Protinus, Augustine, Aquinas, K. Waitira and self Self Abstract: Today, the relationship between "people" and "myself" is recognized in many respects, but it is not necessarily analyzed. The necessity of linking it with the human reality has brought to the study of philosophical anthropology of four thinkers of ancient, medieval and late modern times. It seems that the role of "I" in humans depends on greater objectivity.
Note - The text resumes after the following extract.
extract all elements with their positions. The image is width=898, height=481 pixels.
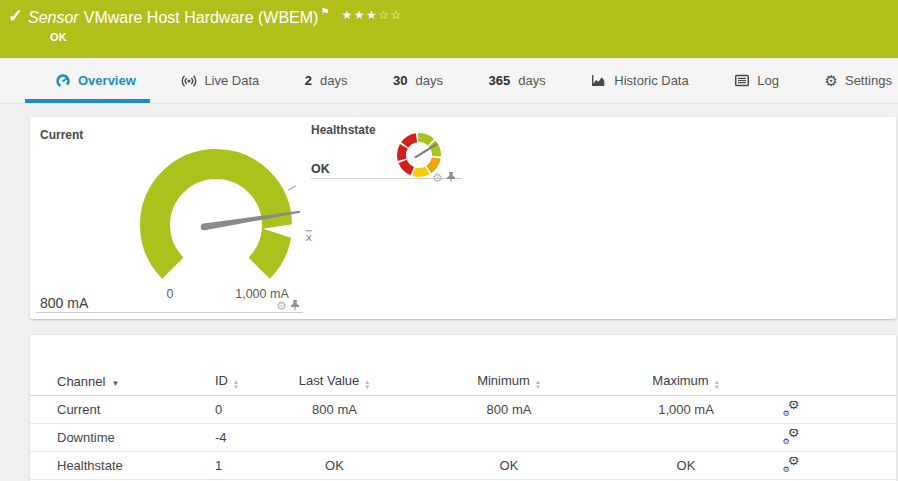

Aurelius Augustine - more commonly known as St. Augustine - is Neoplatonic Protono and Aquinas, but in the blood of Jews - Christians, Sir Thomas Aquinas is more common. His philosophy is to combine the philosophical tradition of Greece and the Jewish-Christian religious tradition of the Roman Catholic Church. Augustine recognizes the difference between the body and mind. In Augustine's opinion, God is the ultimate source, "the origin of all of us", it is considered to be "existence, kindness, equal to the truth". (Stanford 2000). The god of Augustine is an immutable god and ties everything down and down through a commanded rational command
Classicism is related to the tradition of writers such as Plato, Aristotle, Prototino, Augustine, St. Anthony, Maimonides, Averoy, Thomas Aquinas. Contrary to this tradition, today there are philosophers such as Alvin Plantinga (refusing sacred simplicity), Richard Swinburne (sacred simplicity and refusal of eternity). Philosophers like David Bentley Hart recently defended classicism itself.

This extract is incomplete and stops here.